I have seen a few specimens of Neospirifer locally, however none this large and in as good as shape. I have settled on this being the genus Neospirifer (Fredricks 1919), or at least something from the Spiriferidae family. The prominent groove down the middle of the shell with two raised edges, and the fan shape both are convincing in identification.

Fossil remains of Neospirifer exist in North America, South America, Asia, Europe and Australia. Like most local fossils, it did not survive past the end of the Permian, also known as the Permian-Triassic extinction. Of all the known mass extinctions, this is the largest. An estimated 96% of marine species went extinct.

Catalog Number: CG-0103

Neospirifer specimen
Specimen before complete removal.

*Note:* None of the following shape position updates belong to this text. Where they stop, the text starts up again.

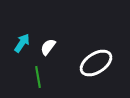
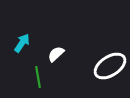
white semicircle: moved 8 px right, 7 px down; rotated 12 degrees clockwise
white ellipse: moved 14 px right, 3 px down
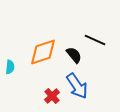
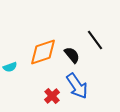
black line: rotated 30 degrees clockwise
black semicircle: moved 2 px left
cyan semicircle: rotated 64 degrees clockwise
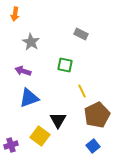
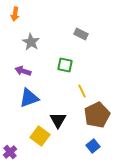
purple cross: moved 1 px left, 7 px down; rotated 24 degrees counterclockwise
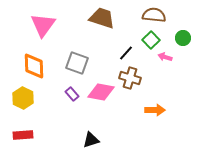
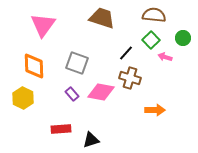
red rectangle: moved 38 px right, 6 px up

It required twenty minutes with an air-scribe to get to this condition.

I recovered this particular piece in Guffy Run. It was part of a very large piece of float Brush Creek limestone lying in the stream bed. In breaking up the boulder, I did not find very much of interest. When this brachiopod finally exposed, only half was visible. A quarter of it showing preserved shell material. I nearly left it there, as it was going to be difficult to remove. It is the only specimen I brought back from that particular outing.

The plan is to continue to expose it. There is only a small amount of matrix remaining. This should allow me to remove the rest of the rock cover using the air scribe on low power. The bit of black material on the right side appears to also be matrix and may come off easily. The preserved shell material is very lustrous.